>>>>

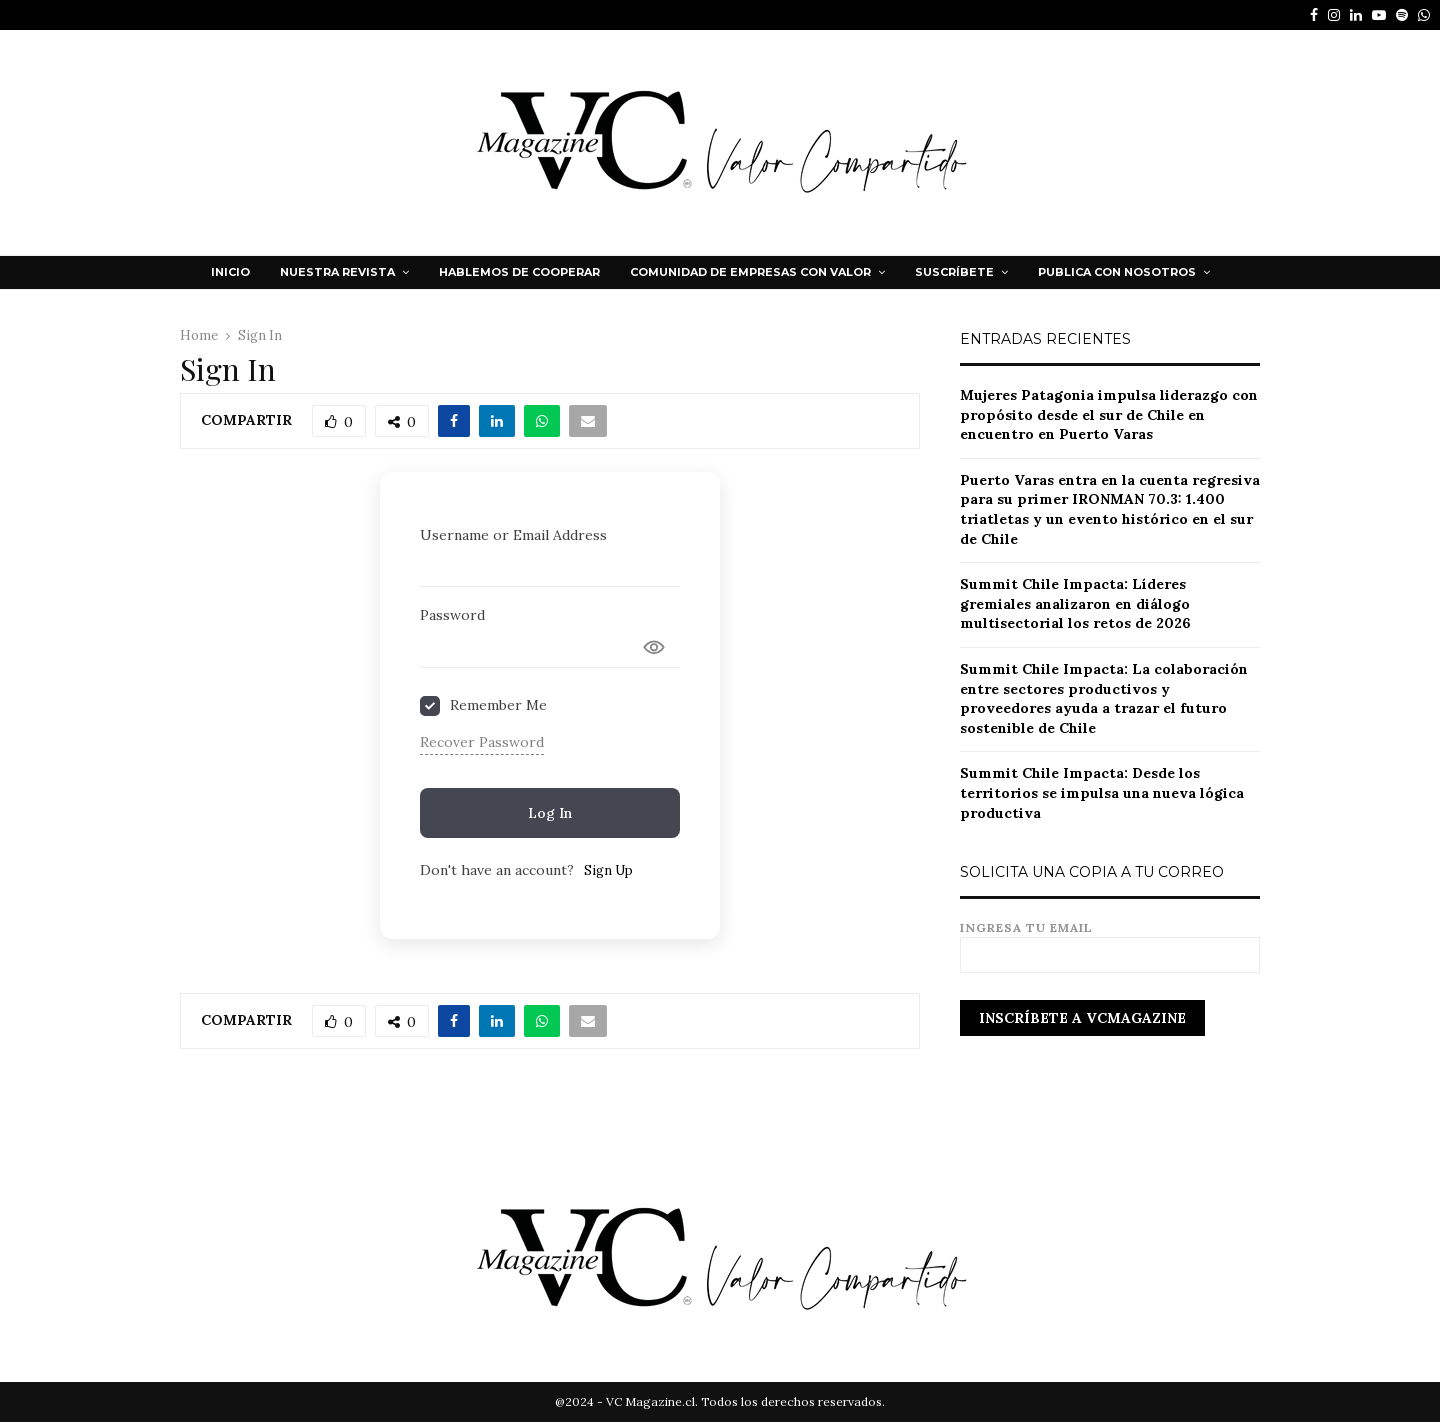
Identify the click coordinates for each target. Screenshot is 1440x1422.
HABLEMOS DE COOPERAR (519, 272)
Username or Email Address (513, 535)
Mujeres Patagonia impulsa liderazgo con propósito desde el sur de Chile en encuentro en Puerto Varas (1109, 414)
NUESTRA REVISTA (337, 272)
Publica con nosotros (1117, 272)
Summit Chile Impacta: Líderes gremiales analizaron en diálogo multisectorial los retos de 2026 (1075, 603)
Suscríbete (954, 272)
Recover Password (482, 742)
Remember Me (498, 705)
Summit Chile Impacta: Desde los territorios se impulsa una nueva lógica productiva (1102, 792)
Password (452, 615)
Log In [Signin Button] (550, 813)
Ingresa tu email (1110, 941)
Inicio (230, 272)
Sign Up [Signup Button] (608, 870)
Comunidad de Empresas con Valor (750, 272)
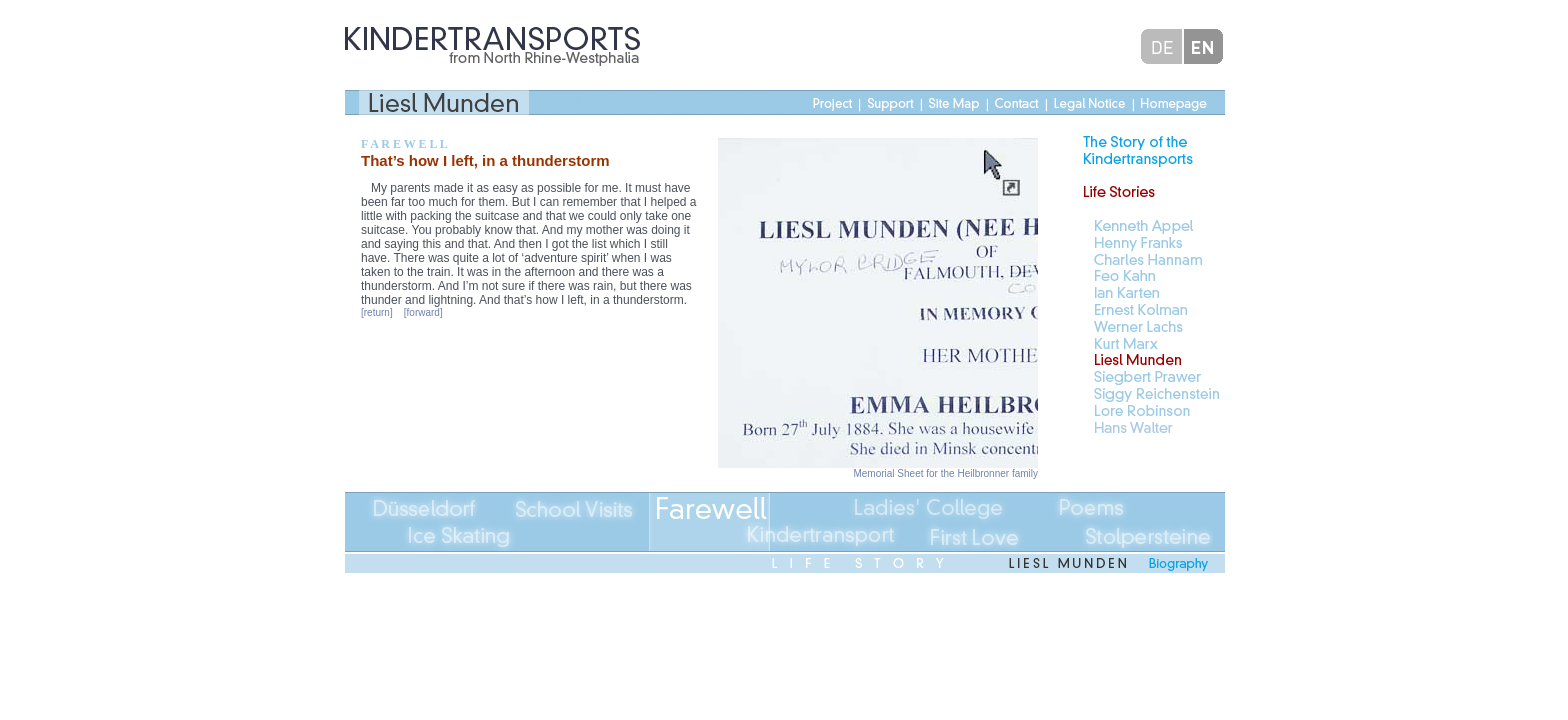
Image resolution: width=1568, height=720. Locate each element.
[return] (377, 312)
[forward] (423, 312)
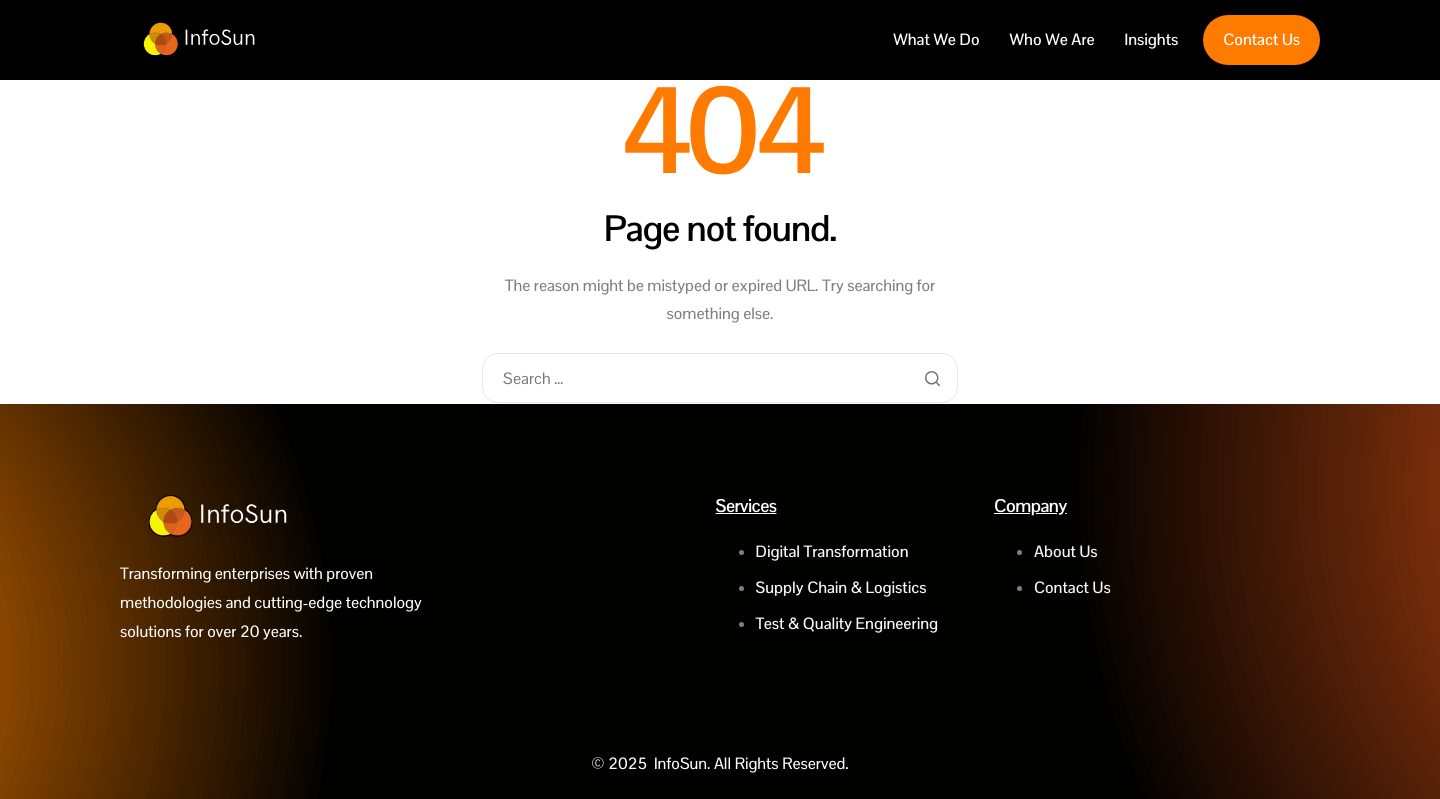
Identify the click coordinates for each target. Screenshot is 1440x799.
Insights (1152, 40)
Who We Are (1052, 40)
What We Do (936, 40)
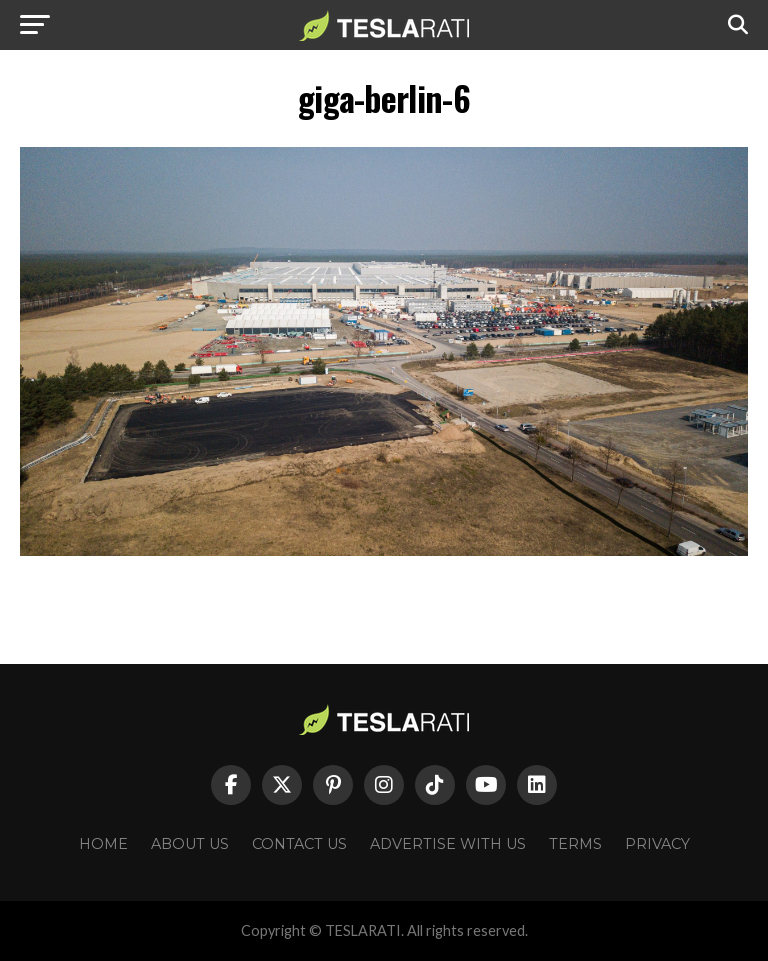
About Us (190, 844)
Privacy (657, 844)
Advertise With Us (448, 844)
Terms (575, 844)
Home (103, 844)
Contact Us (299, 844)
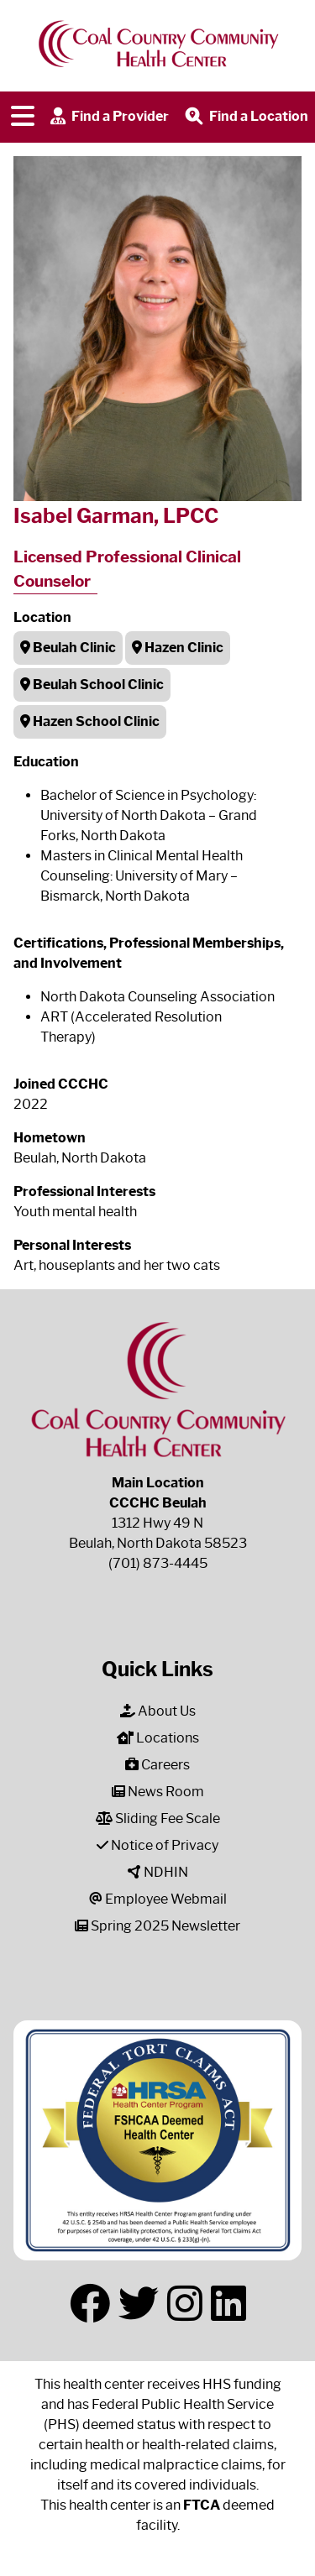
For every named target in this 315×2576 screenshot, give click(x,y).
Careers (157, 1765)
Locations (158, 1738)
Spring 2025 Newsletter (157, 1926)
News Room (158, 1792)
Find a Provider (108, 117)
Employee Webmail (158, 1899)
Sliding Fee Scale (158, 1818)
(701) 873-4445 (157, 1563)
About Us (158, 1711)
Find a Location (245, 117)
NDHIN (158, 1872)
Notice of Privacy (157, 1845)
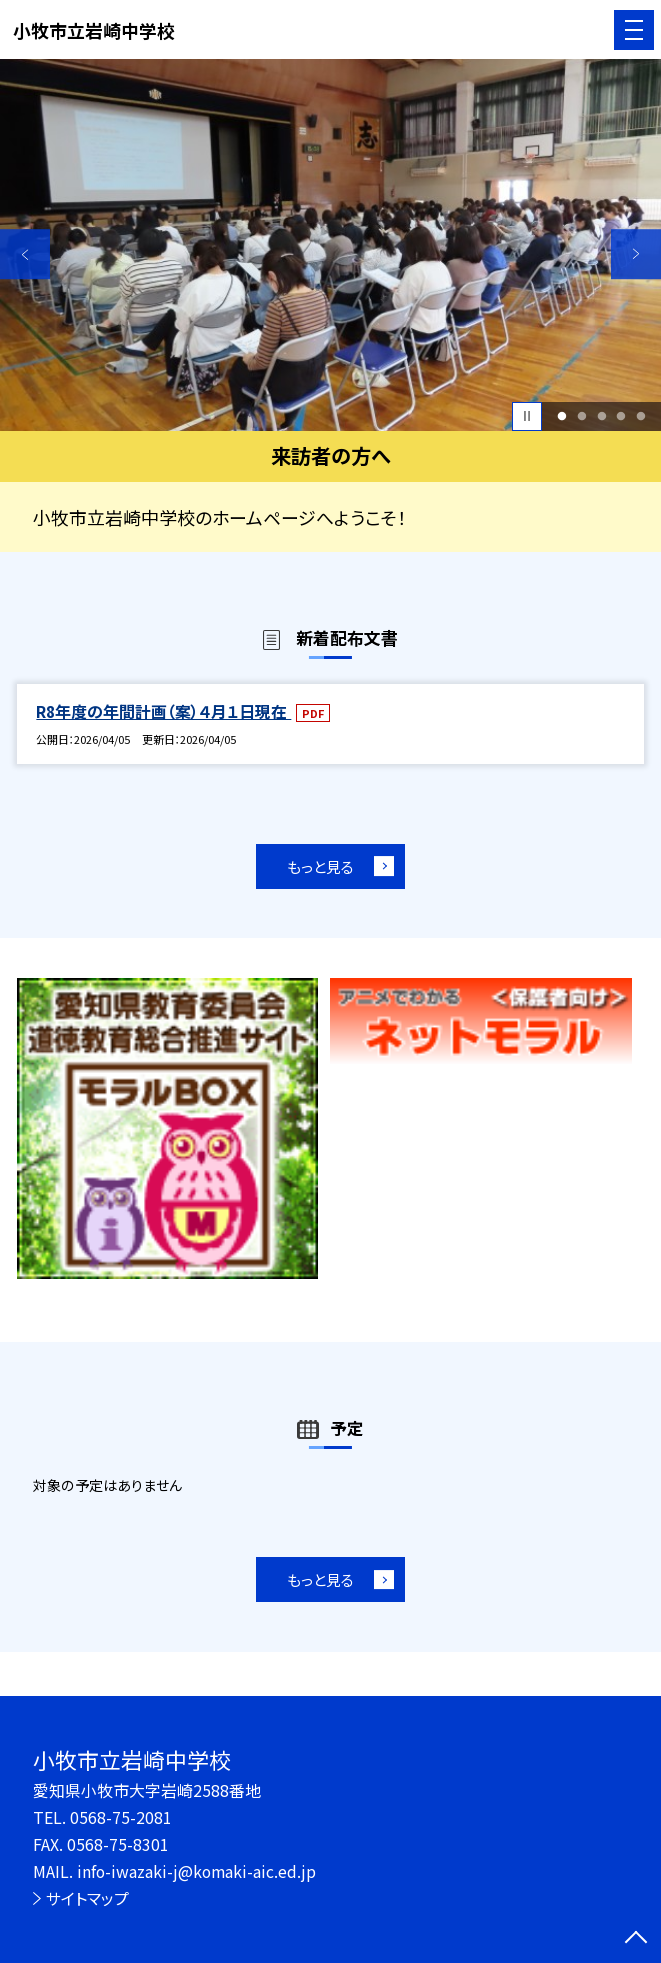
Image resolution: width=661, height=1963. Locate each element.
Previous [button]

<<<<

Pull every line containing the word "Impacta" out of the material and copy it.

Summit Chile Impacta: Líderes gremiales analizaron en diálogo multisectorial los retos de 2026 (1075, 603)
Summit Chile Impacta: Desde los territorios se impulsa una nueva lógica productiva (1102, 792)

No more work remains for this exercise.